Litigation in the management of urinary stone disease.

To present common technical and non-technical issues leading to medicolegal litigation, illustrated by a series of 54 cases, with the aim of using these examples to prevent harm to patients and to prevent surgeons from having to experience the stress of litigation.

A series of 78 medicolegal litigation cases reviewed by a single expert witness over 13 years from 2008-2021 were analysed by 2 reviewers. 29 cases were identified as having a non-technical learning point and 25 were identified as having a technical learning point. These are discussed using illustrative examples and the steps that could have avoided these issues.

All major issues and themes are illustrated with cases demonstrating the errors that lead to litigation and the often simple steps that can be taken to avoid them. Out of 29 non-technical issues, 13 involved consent issues (45%), 8 involved delays in treatment (28%) and 8 involved failure to provide adequate safeguarding advice (28%). Out of 25 technical issues, 13 cases involved intraoperative problems (52%) including 9 ureteric injuries, 8 involved errors or omissions in the immediate pre-operative period (32%) and 4 resulted from decisions around emergency decompression of the obstructed infected kidney. These emergency cases featured complications of amputation (2 out of 4; 50%) and death (1 out of 4; 25%). These decisions are complex and there are many subtleties to these cases which are discussed in detail.
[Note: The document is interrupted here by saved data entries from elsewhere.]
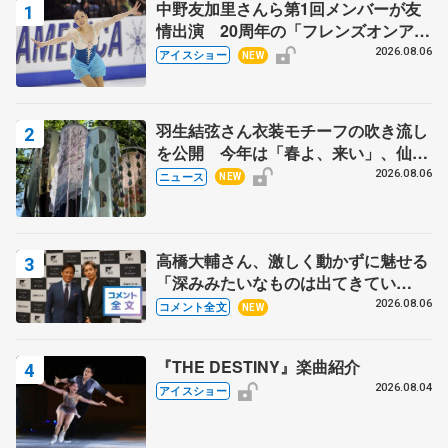
中野友加里さんら第1回メンバーが友
情出演 20周年の「フレンズオンアイ
ス」 宮本賢二さん、有川梨絵さん、
2026.08.06
アイスショー
NEW
田村岳斗さんも
羽生結弦さん衣装モチーフの吹き流し
を公開 今年は「春よ、来い」、仙台
の瑞鳳殿
2026.08.06
ニュース
NEW
高橋大輔さん、激しく動かずに魅せる
「深みみたいなものは出てきてい
る？」 〝兄さん〟と慕うレジェンド
2026.08.06
コメント全文
NEW
野村忠宏さんと和気あいあい
『THE DESTINY』楽曲紹介
2026.08.04
アイスショー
We hope that this case series highlights the potentially catastrophic outcomes of even small errors of judgment, and allow the careful stone surgeon to learn from the experiences of those unfortunate others without having to encounter these situations themselves.

BJU international. 2022 Apr 13 [Epub ahead of print]

Bingyuan Yang, Louise Goldsmith, Ben Turney, John Reynard

Nuffield Department of Surgical Sciences, University of Oxford, UK., Department of Urology, Charing Cross Hospital, UK., Department of Urology, Churchill Hospital, UK.